Lyn R. Greenberg, PhD, ABPP, provides parenting coordination, consultation, treatment and intervention services to court-involved children and families, as well as forensic expert and consultation services to attorneys and training/consultation services to mental health professionals. Speciality areas include interventions for complex child custody cases, including those involving children with special needs. She is a recipient of the AFCC Meyer Elkin's Award for this work. She served on the AFCC task force on Court Involved Therapists, co-edited the journal of Child Custody special issue on court-involved therapy, and has been recognized by the Society of Family Psychology for her work. She has been widely published on issues related to separation and divorce, child custody, ethics, child abuse, and treatment and other interventions for court involved and high conflict families. She presents and provides professional training both locally, nationally, and internationally.
Dr. Barbara J. Fidler, PhD, CPsych, AccFM, FDRP PC is a clinical developmental psychologist. She has worked with high conflict separation/divorce providing various dispute resolution services for over 34 years. She provides professional consultations and trainings to judges, lawyers, mediators and mental health professionals. Dr. Fidler is co-author of four books: two on child custody assessments and two on parent-child contact problems. She has authored many book chapters and journal articles, including three chapters in the recently published, Overcoming Parent-Child Contact Problems: Family-Based Interventions for Resistance, Rejection, and Alienation (2017). Dr. Fidler has been actively involved in the development and training of parenting coordination and sits on the AFCC Taskforce charged with updating the practice guidelines.

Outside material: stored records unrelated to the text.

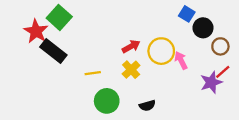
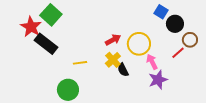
pink arrow: (181, 60) -> (152, 62), moved
red line: (223, 72) -> (178, 53), moved
purple star: (211, 82) -> (158, 80), moved
green circle: (107, 101) -> (68, 90), moved
black semicircle: (147, 106) -> (123, 70), moved, turned 80

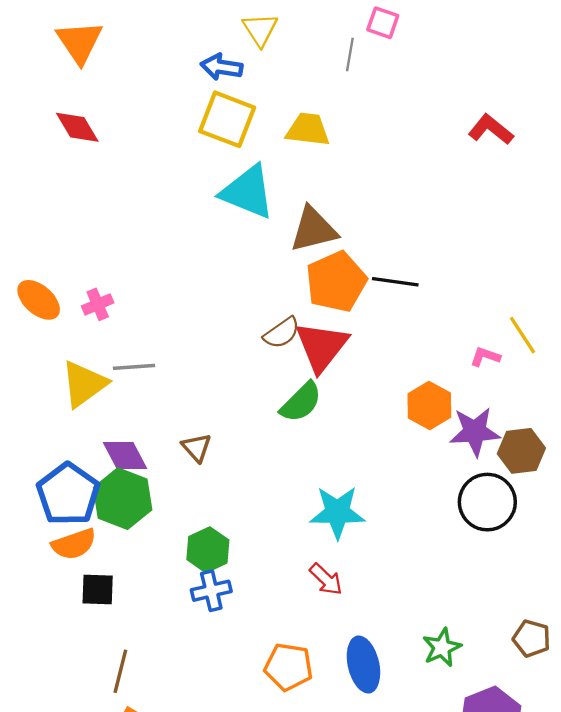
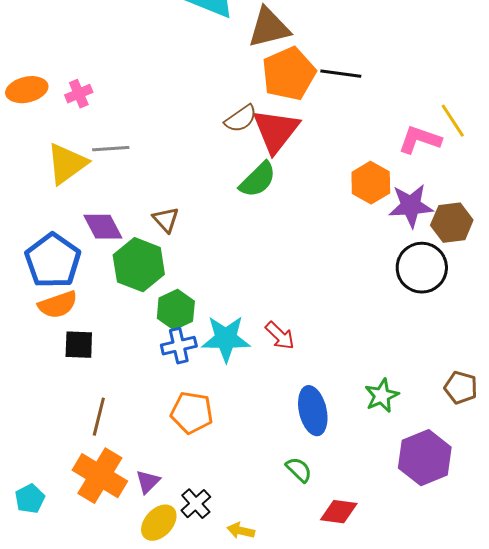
orange ellipse: (39, 300) -> (27, 90), turned -54
pink L-shape: (485, 357) -> (420, 140), size x1.6
green hexagon: (123, 499) -> (139, 265), moved
cyan star: (337, 512) -> (226, 339), moved
orange pentagon: (289, 667) -> (192, 413), moved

Michael A. Saini, PhD, is an Associate Professor at the Factor-Inwentash Faculty of Social Work, University of Toronto, and holds the endowed Factor-Inwentash Chair in Law and Social Work and the Co-Director of the Combined J.D. and M.S.W. program. He is a Board Member of the Association of Family and Conciliation Courts, and an editorial board member for the Family Court Review and the Journal of Divorce and Remarriage. He provides risk management consultation for working with families involved in high conflict child custody disputes, he leads parent groups for separated families, he provides parent coaching, and for the past 18 years, he has been conducting custody evaluations and assisting children's counsel for the Office of the Children's Lawyer, Ministry of the Attorney General in Ontario. He has over 100 publications, including books, book chapters, government reports, systematic reviews and peer-reviewed journal articles. His publications have focused on access to justice, child custody disputes, interparental conflict, intimate partner violence, alienation, cultural dynamics of separated families, supervised visitation, virtual visitation, child protection services and parent competencies post separation and divorce.